By the way, you probably won't hear much of this in Sunday School.
But, I digress...again.
The rest of the ride was fairly uneventful, allowing me to ponder such issues as "if Colorado was flattened out, would it be bigger than Texas?" and "what if all the bloggers agreed that on 9/11/03, we'd post just one thing -- in memory of -- and then let the blogosphere go silent for a few hours?"
As I got to roughly the same point where it rained on me on the way out, I saw something wriggling across the road. It was obviously a little snake, but what kind? I pulled up next to it and realized immediately that it was a rattler...a little teenie one, probably less than a foot in length, although I didn't stretch it out and measure.

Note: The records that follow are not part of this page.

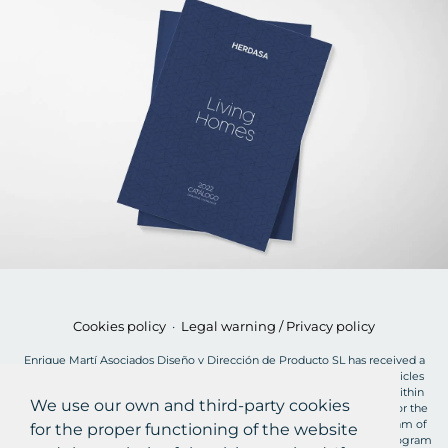
Cookies policy
·
Legal warning / Privacy policy
Enrique Martí Asociados Diseño y Dirección de Producto SL has received a
grant of €2,900 for the MOVES Plan for the acquisition of electric vehicles
from the European Union, charged to the NextGenerationEU Fund, within
We use our own and third-party cookies
the framework of the Recovery, Transformation and Resilience Plan, for the
acquisition of "plug-in" and fuel cell electric vehicles within the Program of
for the proper functioning of the website
incentives for efficient and sustainable mobility (MOVES III Vehicles Program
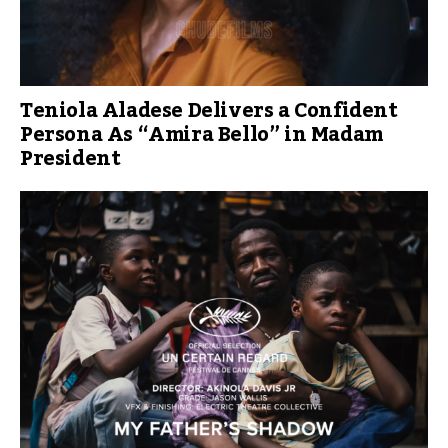
Teniola Aladese Delivers a Confident
Persona As “Amira Bello” in Madam
President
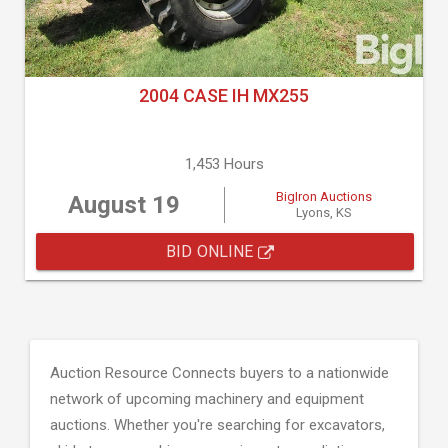
2004 CASE IH MX255
1,453 Hours
BigIron Auctions
August 19
Lyons, KS
BID ONLINE
Auction Resource Connects buyers to a nationwide
network of upcoming machinery and equipment
auctions. Whether you're searching for excavators,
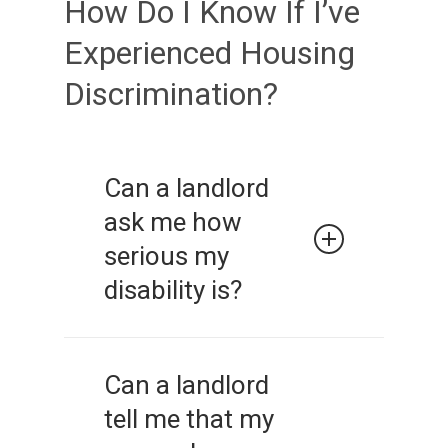
How Do I Know If I’ve
Experienced Housing
Discrimination?
Can a landlord
ask me how
serious my
disability is?
No. It is a violation of the law
to inquire about the nature or
Can a landlord
extent of a person’s disability.
tell me that my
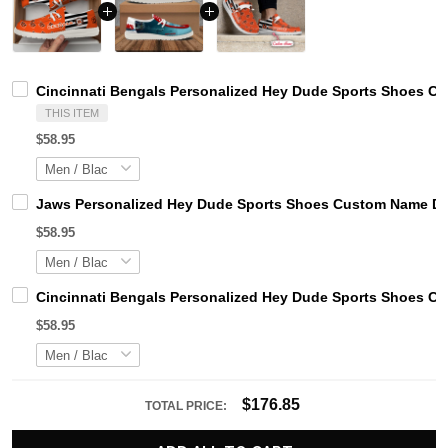
Cincinnati Bengals Personalized Hey Dude Sports Shoes Cu
THIS ITEM
$58.95
Jaws Personalized Hey Dude Sports Shoes Custom Name Des
$58.95
Cincinnati Bengals Personalized Hey Dude Sports Shoes Cu
$58.95
$176.85
TOTAL PRICE:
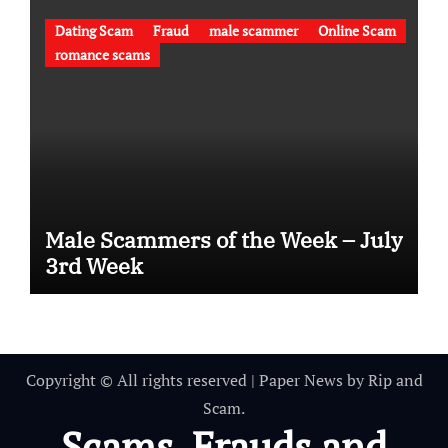
Dating Scam
Fraud
male scammer
Online Scam
romance scams
Male Scammers of the Week – July
3rd Week
Copyright © All rights reserved
|
Paper News
by
Rip and
Scam
.
Scams, Frauds and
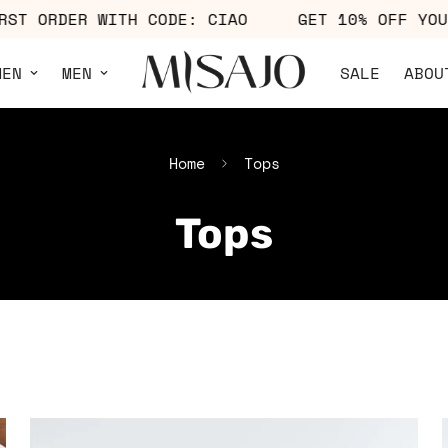
OFF YOUR FIRST ORDER WITH CODE: CIAO
GET 
MEN
MEN
SALE
ABOU
Home
Tops
Tops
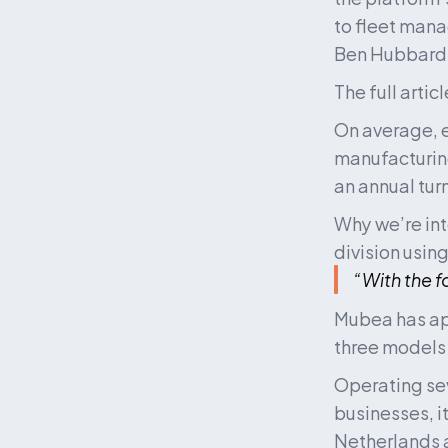
to fleet mana
Ben Hubbard 
The full artic
On average, e
manufacturing
an annual tur
Why we’re int
division using
“With the 
Mubea has app
three models
Operating sev
businesses, i
Netherlands 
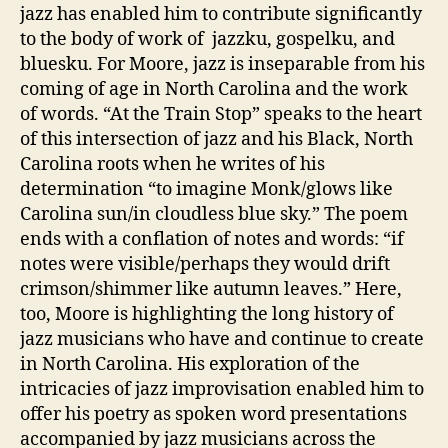
jazz has enabled him to contribute significantly
to the body of work of jazzku, gospelku, and
bluesku. For Moore, jazz is inseparable from his
coming of age in North Carolina and the work
of words. “At the Train Stop” speaks to the heart
of this intersection of jazz and his Black, North
Carolina roots when he writes of his
determination “to imagine Monk/glows like
Carolina sun/in cloudless blue sky.” The poem
ends with a conflation of notes and words: “if
notes were visible/perhaps they would drift
crimson/shimmer like autumn leaves.” Here,
too, Moore is highlighting the long history of
jazz musicians who have and continue to create
in North Carolina. His exploration of the
intricacies of jazz improvisation enabled him to
offer his poetry as spoken word presentations
accompanied by jazz musicians across the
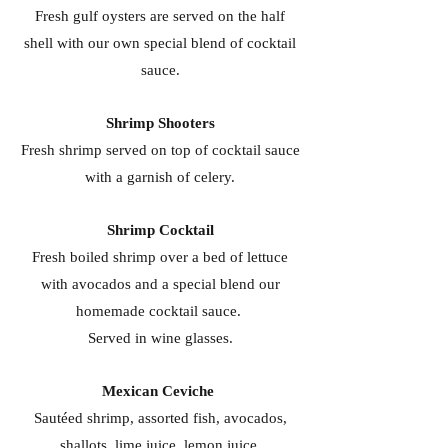
Fresh gulf oysters are served on the half
shell with our own special blend of cocktail
sauce.
Shrimp Shooters
Fresh shrimp served on top of cocktail sauce
with a garnish of celery.
Shrimp Cocktail
Fresh boiled shrimp over a bed of lettuce
with avocados and a special blend our
homemade cocktail sauce.
Served in wine glasses.
Mexican Ceviche
Sautéed shrimp, assorted fish, avocados,
shallots, lime juice, lemon juice,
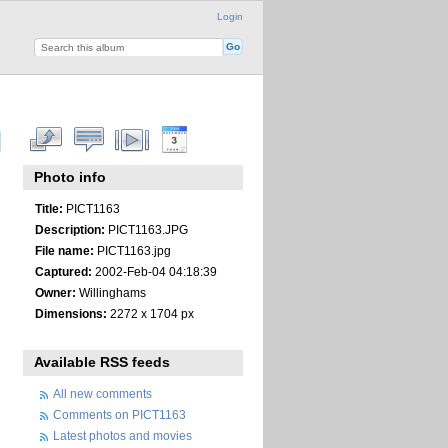
Login
Photo info
Title:
PICT1163
Description:
PICT1163.JPG
File name:
PICT1163.jpg
Captured:
2002-Feb-04 04:18:39
Owner:
Willinghams
Dimensions:
2272 x 1704 px
Available RSS feeds
All new comments
Comments on PICT1163
Latest photos and movies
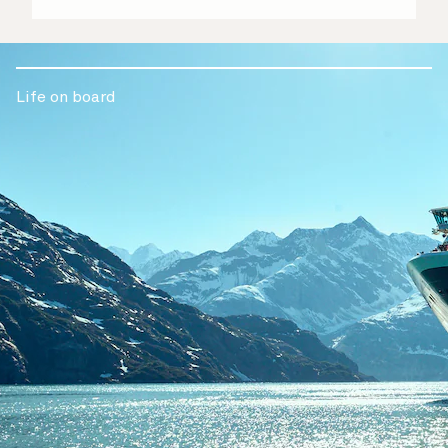
Life on board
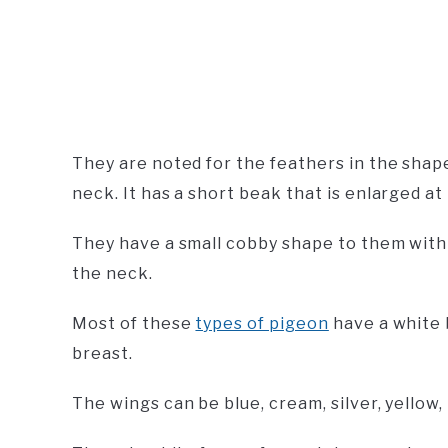
They are noted for the feathers in the shape
neck. It has a short beak that is enlarged at 
They have a small cobby shape to them with a
the neck.
Most of these
types of pigeon
have a white b
breast.
The wings can be blue, cream, silver, yellow,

He (she? That's another thing I didn't inspect for. We'll go with "he," just for discussion purposes.) had one little button on his tail, kinda cute in a viperous sort of way.

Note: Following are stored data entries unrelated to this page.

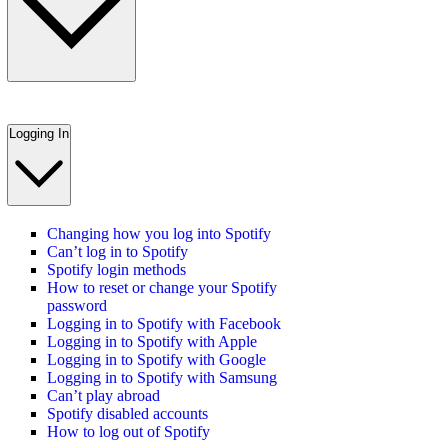
Logging In
Changing how you log into Spotify
Can’t log in to Spotify
Spotify login methods
How to reset or change your Spotify
password
Logging in to Spotify with Facebook
Logging in to Spotify with Apple
Logging in to Spotify with Google
Logging in to Spotify with Samsung
Can’t play abroad
Spotify disabled accounts
How to log out of Spotify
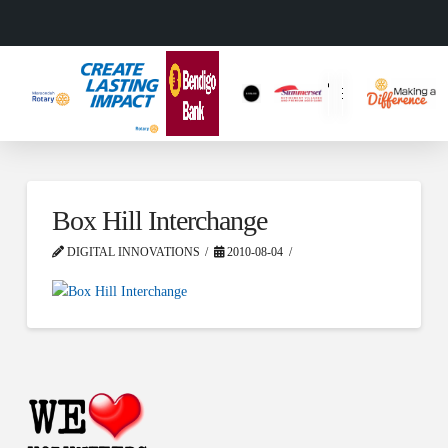
Box Hill Interchange
DIGITAL INNOVATIONS
2010-08-04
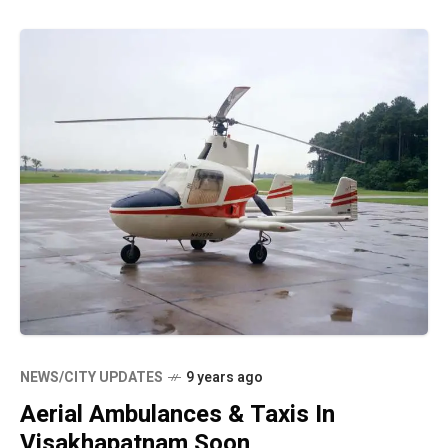
NEWS/CITY UPDATES
9 years ago
Aerial Ambulances & Taxis In
Visakhapatnam Soon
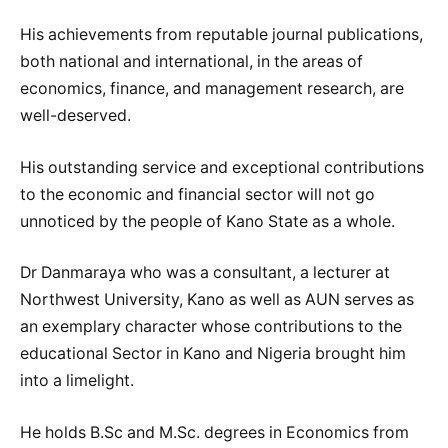
His achievements from reputable journal publications,
both national and international, in the areas of
economics, finance, and management research, are
well-deserved.
His outstanding service and exceptional contributions
to the economic and financial sector will not go
unnoticed by the people of Kano State as a whole.
Dr Danmaraya who was a consultant, a lecturer at
Northwest University, Kano as well as AUN serves as
an exemplary character whose contributions to the
educational Sector in Kano and Nigeria brought him
into a limelight.
He holds B.Sc and M.Sc. degrees in Economics from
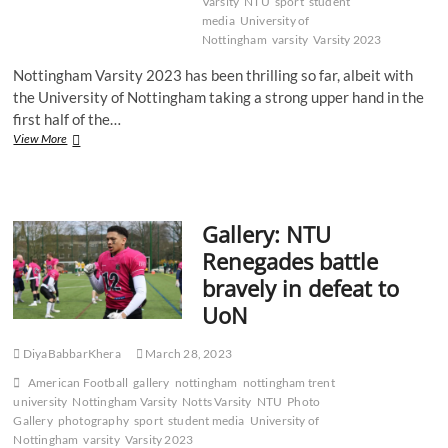
Varsity
NTU
sport
student
media
University of
Nottingham
varsity
Varsity 2023
Nottingham Varsity 2023 has been thrilling so far, albeit with
the University of Nottingham taking a strong upper hand in the
first half of the…
Recap:
View More
Notts
Varsity
2023
–
Gallery: NTU
Lacrosse
Renegades battle
bravely in defeat to
UoN
DiyaBabbarKhera
March 28, 2023
American Football
gallery
nottingham
nottingham trent
university
Nottingham Varsity
Notts Varsity
NTU
Photo
Gallery
photography
sport
student media
University of
Nottingham
varsity
Varsity 2023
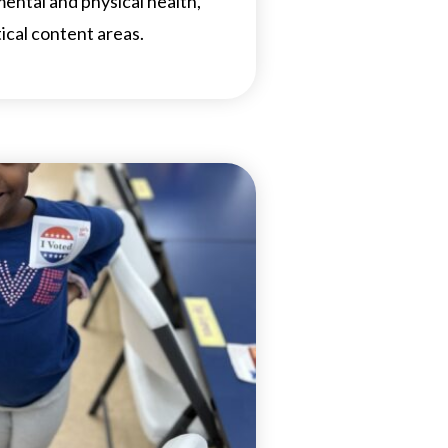
 mental and physical health,
tical content areas.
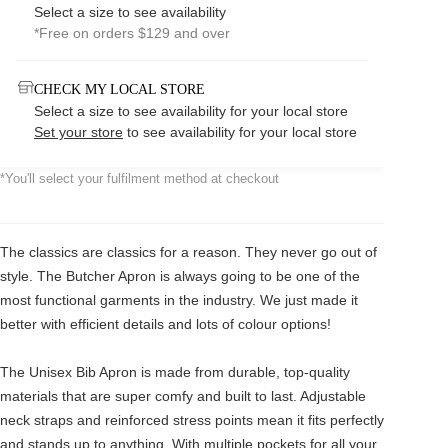
Select a size to see availability
*Free on orders $129 and over
CHECK MY LOCAL STORE
Select a size to see availability for your local store
Set your store
to see availability for your local store
*You'll select your fulfilment method at checkout
The classics are classics for a reason. They never go out of
style. The Butcher Apron is always going to be one of the
most functional garments in the industry. We just made it
better with efficient details and lots of colour options!
The Unisex Bib Apron is made from durable, top-quality
materials that are super comfy and built to last. Adjustable
neck straps and reinforced stress points mean it fits perfectly
and stands up to anything. With multiple pockets for all your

Snake sightings aren't exactly rare out here, but it is pretty unusual to spot a rattlesnake up close and personal. I rolled my bike around so that the front wheel blocked his path, and he coiled up in that clichéd menacing pose, his little button tail whirring silently (what's another word for "whirring" that doesn't imply sound?). But he didn't strike, deciding instead to check out the strange intruder.
Rattlesnakes, as you all know, are pit vipers, meaning that they use heat-sensors in their head to detect and recognize prey. I'm guessing that the friction of rubber against road had heated my front tire sufficiently to make it worth his investigation, but he flicked his tiny little forked tongue against the wheel and quickly decided that nothing else supported an eat-or-be-eaten reaction. "Gee," I'm sure he was thinking, "I'd love to tell my brothers and sisters about this strange encounter...too bad mama ate 'em all." (That's an occupational hazard of being of the snakely persuasion.) And then, "Gee, that cloud came up in a hurry..." as my cleated cycling shoe came down on his head, sending him to join his devil brother in a demon grit feast.

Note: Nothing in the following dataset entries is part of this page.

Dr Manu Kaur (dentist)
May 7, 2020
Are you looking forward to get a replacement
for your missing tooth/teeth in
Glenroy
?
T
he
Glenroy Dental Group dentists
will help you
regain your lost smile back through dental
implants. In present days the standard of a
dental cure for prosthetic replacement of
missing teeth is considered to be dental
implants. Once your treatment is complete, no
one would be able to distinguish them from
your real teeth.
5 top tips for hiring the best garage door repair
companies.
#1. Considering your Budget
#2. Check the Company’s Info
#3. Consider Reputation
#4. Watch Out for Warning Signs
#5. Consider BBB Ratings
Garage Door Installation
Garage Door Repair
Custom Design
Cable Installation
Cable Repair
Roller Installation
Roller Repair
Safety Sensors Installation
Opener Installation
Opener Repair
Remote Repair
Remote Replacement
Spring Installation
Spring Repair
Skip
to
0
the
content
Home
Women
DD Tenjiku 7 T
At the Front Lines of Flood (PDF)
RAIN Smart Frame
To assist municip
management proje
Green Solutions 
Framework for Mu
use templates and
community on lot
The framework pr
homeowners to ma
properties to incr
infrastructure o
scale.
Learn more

Gotcha! I would never do that. Snakes are good for keeping the rat and other varmint population under control. I've never been repulsed or frightened by them, and killing them is something I just can't get behind (spiders are another story entirely, however). So I watched him wriggle slowly into the bar ditch, in search of more interesting prey than a bicycle tire.
So, to recap. To the disinterested observer, this was just another routine ride through the semi-arid West Texas landscape...but the details paint a much, much richer picture. Some say the devil in the details (he's in this post a lot, isn't he?), but I say it's God revealing His hand, if we'll just pay attention.